Trump Wants To Cut DOE Funding Supporting EVs and Energy Efficiency

The Trump administration has proposed 2018 budget cuts wiping out R&D funding programs that had been tapped into for new electric vehicles, clean fuels, and efficient energy.

The proposal would eliminate the U.S. Department of Energy’s Advanced Technology Vehicle Manufacturing Program (ATMVP) and Advanced Research Projects Agency-Energy (ARPA-E). The Trump administration thinks these funds should be diverted elsewhere in the budget as the private sector is now better positioned to back its own research and commercialize these innovative technologies.

Trump would like to see a $54-billion increase in defense spending that would be offset in cuts to other departments. DoE would see a $1.7 billion cut for the next fiscal year. Of the $28 billion in the DoE’s budget funding, about $1.4 billion will be increased for the National Nuclear Security Administration.

ATMVP has played an important role in the launch of plug-in vehicles in the U.S. market. Under the Obama administration, fund recipients included General Motors, Ford, and Nissan, for development of their first mass market electric cars. In 2013, Tesla was proud to finish paying back its $465 million low interest loan through the DoE program, nine years earlier than had been required.
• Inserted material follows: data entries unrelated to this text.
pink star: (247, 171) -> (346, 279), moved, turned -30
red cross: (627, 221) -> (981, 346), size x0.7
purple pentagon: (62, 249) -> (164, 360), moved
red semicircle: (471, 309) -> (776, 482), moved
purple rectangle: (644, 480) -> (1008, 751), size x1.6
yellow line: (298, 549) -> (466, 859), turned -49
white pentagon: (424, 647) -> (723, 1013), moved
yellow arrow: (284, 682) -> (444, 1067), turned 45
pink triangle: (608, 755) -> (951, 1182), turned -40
The Tesla loan payback followed a presidential election year where Republican candidate Mitt Romney attacked the Obama administration and DoE for loans lost to bankrupt companies Fisker Automotive and the Solyndra solar energy startup. Tesla had been included in the critique as well.

ARPA-E is known for providing incubators for new cleantech companies and energy sources. At its annual summit last month, visitors were able to learn all about the DELTA energy efficient heating and cooling system, the TERRA biofuel project, and an energy converter tapping into tidal wave power.

SEE ALSO:  ARPA-E Funding $32 Million for 10 Reduced-Energy Vehicle Projects

Greentech Media reported that several leading speakers at the summit voiced concerns over federal funding collapsing. At the time of the conference in late February, the Trump administration had announced its intention to increase the Pentagon’s budget by $54 billion; that would be taken away from other federal agencies.

Startup and major vehicle manufacturers have been able to tap into R&D projects in partnership with universities and DoE-backed research centers. Suppliers have also been part of these projects, including electric vehicle charging station makers, battery companies, and component manufacturers.